API Management : Governing and Securing Your API Management System : API Gateway
API Gateway
API Gateway enables providers to securely expose APIs to consumers. Providers can do the following:
*Create APIs and publish them to API Portal.
*Expose a mocked API implementation to consumers before the actual API exists or is complete.
*Define API policies.
*Monetize a set of APIs by bundling them into a package, providing one or more plans that define pricing and quality of service terms for the package, and publishing the package and plans in API Portal. Consumers can subscribe to API packages, and then use access tokens issued by API Portal upon subscription to access the APIs within the package.
Note:  
API Portal also provides public APIs that providers can use to publish API packages and plans from other sources.
*Configure an approval workflow for creating or updating applications, registering applications to APIs, and managing subscriptions to API packages.
*Gather information about gateway events and API events, as well as details about the popularity of individual APIs. API Portal displays this information in the form of dashboards.
*Version SOAP and REST APIs. CentraSite allows versioning of virtual services and publishing of distinct versions to API Portal. API Gateway can host multiple versions of the same virtual service during run-time, and automatically routes requests to the appropriate version.
API Gateway does the following:
*Makes sure requests from and responses to consumer applications conform to policies you define.
*Transforms requests from and responses to consumer applications as instructed by transformation steps you define.
*Mediates between consumer applications and API providers. API Gateway receives requests from consumer applications and forwards them to back-end services, which could be on an Integration Server or any other system where services are executed, then returns responses from providers to consumer applications.
*Uses request context or content to route requests from consumers to different service endpoints, or to load balance requests.
In an API management system, one API Gateway sits behind an internal firewall and is not allowed to directly interact with external clients through the DMZ. Instead, another API Gateway acts as intermediary between external clients and the internal API Gateway.
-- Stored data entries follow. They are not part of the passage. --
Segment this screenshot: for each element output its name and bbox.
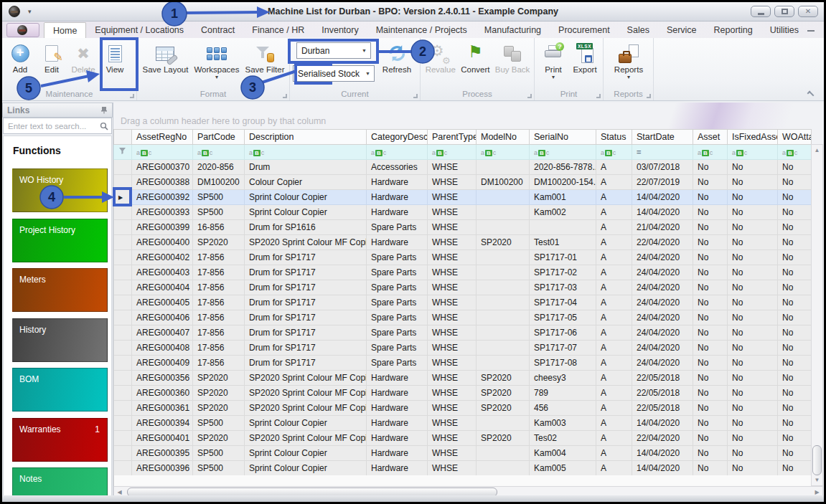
grid-cell[interactable]: WHSE [428, 416, 477, 431]
grid-cell[interactable]: SP1717-08 [530, 356, 596, 371]
grid-cell[interactable]: No [693, 310, 728, 325]
column-header-status[interactable]: Status [596, 130, 632, 145]
function-button-notes[interactable]: Notes [12, 467, 108, 496]
function-button-project-history[interactable]: Project History [12, 219, 108, 262]
grid-cell[interactable]: SP1717-05 [530, 310, 596, 325]
grid-cell[interactable]: 14/04/2020 [632, 461, 693, 476]
grid-cell[interactable]: No [693, 295, 728, 310]
grid-cell[interactable]: 24/04/2020 [632, 295, 693, 310]
grid-cell[interactable]: WHSE [428, 295, 477, 310]
site-combo[interactable]: Durban ▼ [296, 42, 371, 59]
table-row[interactable]: AREG000393SP500Sprint Colour CopierHardw… [114, 205, 812, 220]
grid-cell[interactable]: Spare Parts [367, 295, 428, 310]
dialog-launcher-icon[interactable] [283, 94, 287, 98]
grid-cell[interactable]: SP1717-06 [530, 325, 596, 341]
grid-cell[interactable]: Drum for SP1717 [245, 356, 367, 371]
table-row[interactable]: AREG000360SP2020SP2020 Sprint Colour MF … [114, 386, 812, 401]
grid-cell[interactable]: No [693, 416, 728, 431]
save-filter-button[interactable]: Save Filter [243, 39, 288, 80]
grid-cell[interactable]: 22/07/2019 [632, 175, 693, 190]
grid-cell[interactable]: Colour Copier [245, 175, 367, 190]
grid-cell[interactable]: No [728, 416, 778, 431]
grid-cell[interactable]: No [778, 220, 812, 235]
grid-cell[interactable]: No [693, 250, 728, 265]
grid-cell[interactable]: AREG000393 [132, 205, 193, 220]
grid-cell[interactable]: AREG000356 [132, 371, 193, 386]
tab-finance-hr[interactable]: Finance / HR [243, 23, 313, 38]
grid-cell[interactable]: SP2020 Sprint Colour MF Copier [245, 386, 367, 401]
grid-cell[interactable]: 17-856 [193, 325, 245, 341]
grid-cell[interactable]: WHSE [428, 265, 477, 280]
grid-cell[interactable]: AREG000406 [132, 310, 193, 325]
grid-cell[interactable]: No [778, 356, 812, 371]
grid-cell[interactable] [477, 446, 530, 461]
tab-reporting[interactable]: Reporting [705, 23, 761, 38]
vertical-scrollbar[interactable]: ▲ ▼ [811, 144, 823, 486]
column-header-startdate[interactable]: StartDate [632, 130, 693, 145]
grid-cell[interactable]: No [728, 341, 778, 356]
grid-cell[interactable]: SP1717-01 [530, 250, 596, 265]
tab-contract[interactable]: Contract [192, 23, 243, 38]
grid-cell[interactable]: Accessories [367, 160, 428, 175]
table-row[interactable]: ▶AREG000392SP500Sprint Colour CopierHard… [114, 190, 812, 205]
grid-cell[interactable]: Hardware [367, 416, 428, 431]
grid-cell[interactable]: No [778, 175, 812, 190]
grid-cell[interactable]: SP1717-07 [530, 341, 596, 356]
function-button-history[interactable]: History [12, 318, 108, 362]
grid-cell[interactable]: WHSE [428, 250, 477, 265]
grid-cell[interactable]: No [693, 386, 728, 401]
dialog-launcher-icon[interactable] [413, 94, 418, 98]
grid-cell[interactable]: No [778, 446, 812, 461]
grid-cell[interactable]: No [693, 325, 728, 341]
grid-cell[interactable]: 17-856 [193, 310, 245, 325]
grid-cell[interactable]: No [778, 295, 812, 310]
column-header-categorydesc[interactable]: CategoryDesc [367, 130, 428, 145]
grid-cell[interactable]: WHSE [428, 175, 477, 190]
grid-cell[interactable]: A [596, 160, 632, 175]
mdi-minimize-icon[interactable] [807, 30, 815, 32]
pin-icon[interactable] [100, 106, 108, 114]
filter-cell-partcode[interactable]: aBc [193, 145, 245, 160]
grid-cell[interactable]: SP2020 Sprint Colour MF Copier [245, 235, 367, 250]
grid-cell[interactable]: SP2020 [193, 431, 245, 446]
grid-cell[interactable]: No [778, 461, 812, 476]
grid-cell[interactable]: AREG000388 [132, 175, 193, 190]
grid-cell[interactable]: Drum [245, 160, 367, 175]
print-button[interactable]: ? Print ▾ [538, 39, 569, 80]
grid-cell[interactable] [477, 190, 530, 205]
function-button-meters[interactable]: Meters [12, 268, 108, 312]
grid-cell[interactable]: A [596, 341, 632, 356]
workspaces-button[interactable]: Workspaces ▾ [191, 39, 242, 80]
grid-cell[interactable]: A [596, 295, 632, 310]
grid-cell[interactable]: Hardware [367, 190, 428, 205]
grid-cell[interactable]: Sprint Colour Copier [245, 190, 367, 205]
grid-cell[interactable]: Spare Parts [367, 250, 428, 265]
grid-cell[interactable]: A [596, 235, 632, 250]
grid-cell[interactable]: WHSE [428, 325, 477, 341]
table-row[interactable]: AREG000388DM100200Colour CopierHardwareW… [114, 175, 812, 190]
grid-cell[interactable]: 21/04/2020 [632, 220, 693, 235]
table-row[interactable]: AREG00040817-856Drum for SP1717Spare Par… [114, 341, 812, 356]
grid-cell[interactable]: No [693, 356, 728, 371]
grid-cell[interactable]: WHSE [428, 461, 477, 476]
grid-cell[interactable]: Test01 [530, 235, 596, 250]
grid-cell[interactable]: AREG000400 [132, 235, 193, 250]
grid-cell[interactable]: A [596, 310, 632, 325]
grid-cell[interactable]: AREG000404 [132, 280, 193, 295]
grid-cell[interactable]: SP2020 [477, 401, 530, 416]
dialog-launcher-icon[interactable] [647, 94, 651, 98]
column-header-partcode[interactable]: PartCode [193, 130, 245, 145]
search-icon[interactable] [100, 122, 108, 130]
grid-cell[interactable]: WHSE [428, 356, 477, 371]
column-header-asset[interactable]: Asset [693, 130, 728, 145]
grid-cell[interactable]: SP500 [193, 190, 245, 205]
grid-cell[interactable] [477, 325, 530, 341]
grid-cell[interactable]: AREG000360 [132, 386, 193, 401]
grid-cell[interactable]: Spare Parts [367, 356, 428, 371]
grid-cell[interactable]: Spare Parts [367, 310, 428, 325]
column-header-isfixedasset[interactable]: IsFixedAsset [728, 130, 778, 145]
grid-cell[interactable]: SP500 [193, 416, 245, 431]
grid-cell[interactable] [477, 220, 530, 235]
export-button[interactable]: XLSX Export [569, 39, 601, 80]
ribbon-collapse-icon[interactable] [807, 91, 815, 98]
API Gateway protects these products and their applications, services, and data from malicious attacks from external client applications. Administrators can secure traffic between API consumer requests and the execution of services on API Gateway by:
*Filtering requests from and blacklisting specified IP addresses.
*Detecting and filtering requests from mobile devices.
*Avoiding additional inbound firewall holes.
*Defining custom rules that call a Flow service to perform custom processing within the API Gateway (for example, authentication and authorization).